There has been no shortage of news stories regarding the surge of people using bath salts. States have been passing laws that make possessing certain components of these drugs illegal, and are continually becoming more aggressive at enforcing these laws.
As discussed previously, one of the difficulties in prosecuting these drug crimes is that bath salts are continually changing. When one ingredient is made illegal, manufacturers switch up to include different materials. The law is consistently trying to catch up to ensure that the latest designer drug that hits the market is covered under the rules for controlled substances.
Recently, the Drug Enforcement Administration conducted "Operation Log Jam" in 109 cities across the United States, including five locations in Arizona. The target of these raids was chemicals that are similar to those used in bath salts. As a result of the crackdown, 90 people were arrested, along with the seizure of drugs and millions of dollars.
The DEA was enforcing the Controlled Substances Act, which gives expansive power to the agency. The law allows the agency to seize materials that are similar to those covered by the Act, even if they are not exactly the same.

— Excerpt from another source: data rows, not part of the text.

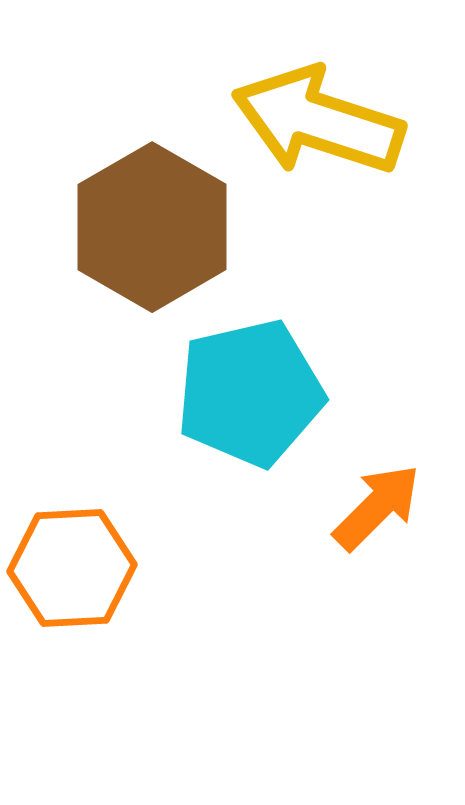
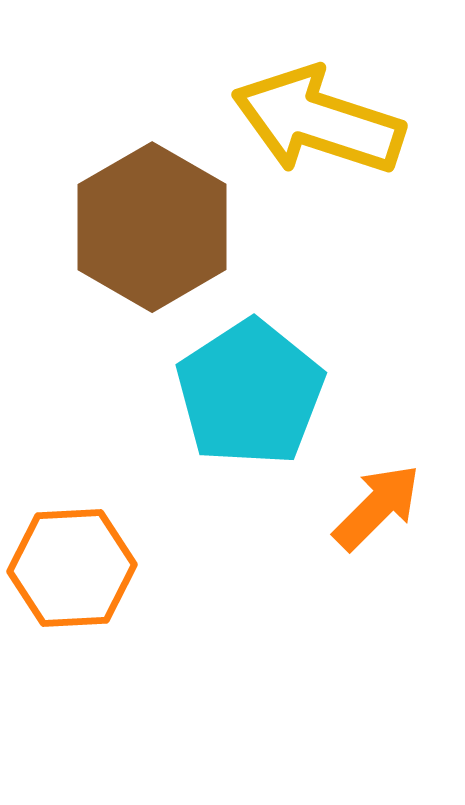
cyan pentagon: rotated 20 degrees counterclockwise
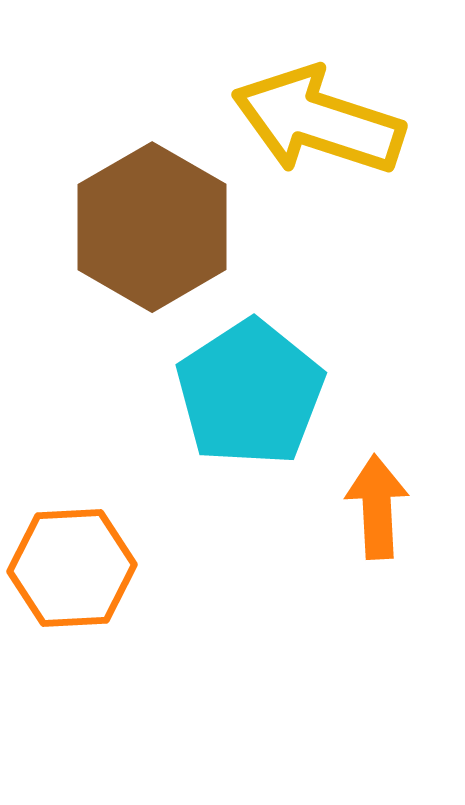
orange arrow: rotated 48 degrees counterclockwise
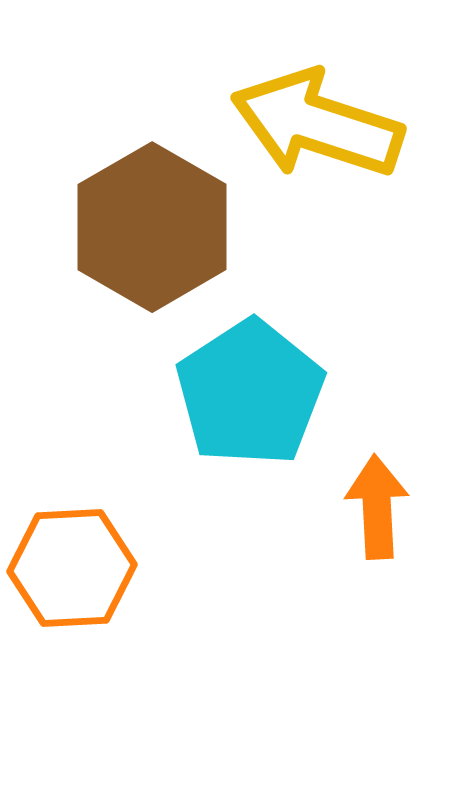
yellow arrow: moved 1 px left, 3 px down
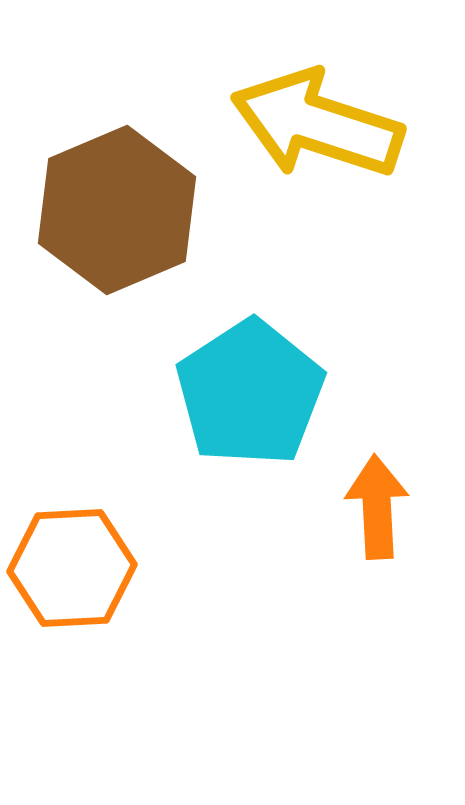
brown hexagon: moved 35 px left, 17 px up; rotated 7 degrees clockwise
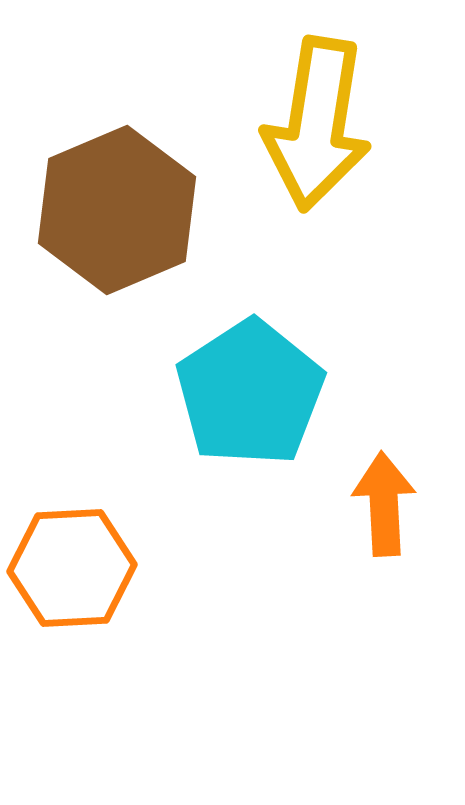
yellow arrow: rotated 99 degrees counterclockwise
orange arrow: moved 7 px right, 3 px up
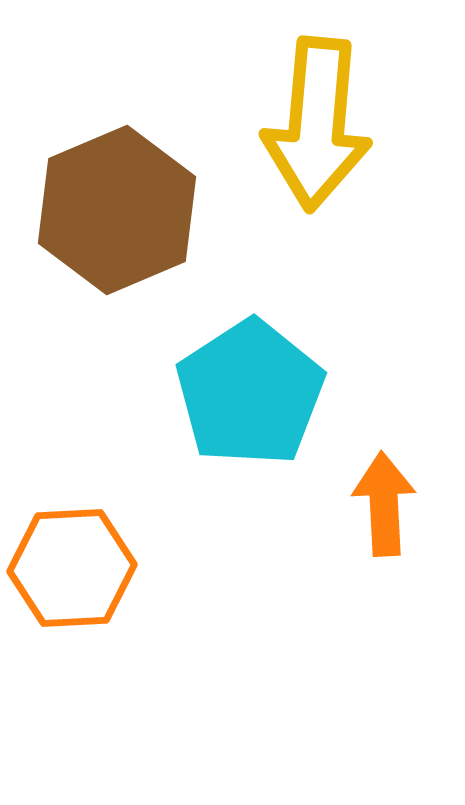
yellow arrow: rotated 4 degrees counterclockwise
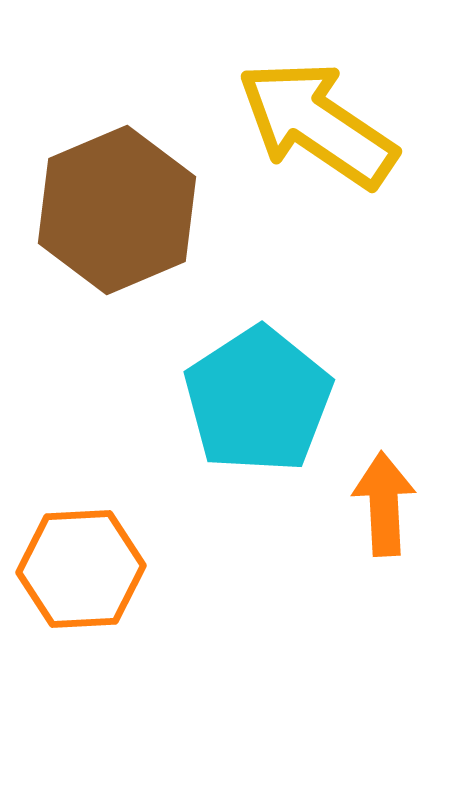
yellow arrow: rotated 119 degrees clockwise
cyan pentagon: moved 8 px right, 7 px down
orange hexagon: moved 9 px right, 1 px down
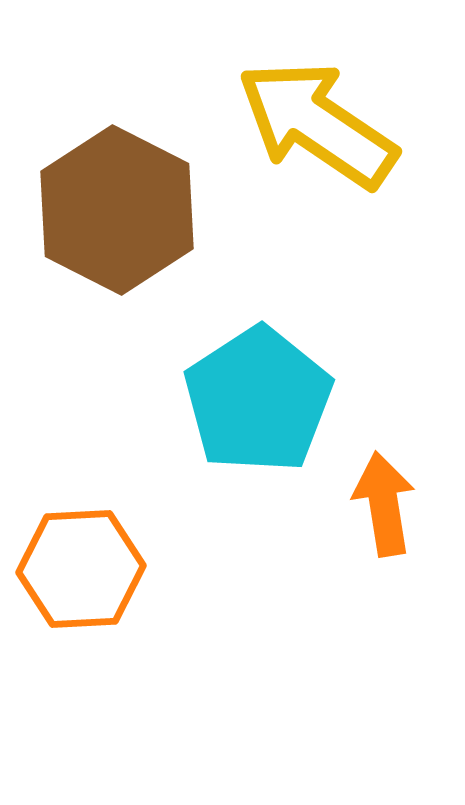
brown hexagon: rotated 10 degrees counterclockwise
orange arrow: rotated 6 degrees counterclockwise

However, there has been some question about the application of the Act to bath salts, especially since the drugs are always changing. New federal laws have been passed that specifically list certain compounds, but it remains to be seen how those laws will be enforced.
Those facing drug charges for bath salts need to know which laws they have been accused of violating. As these cases start entering the court system, it will be important to see how the makeup of bath salts is addressed.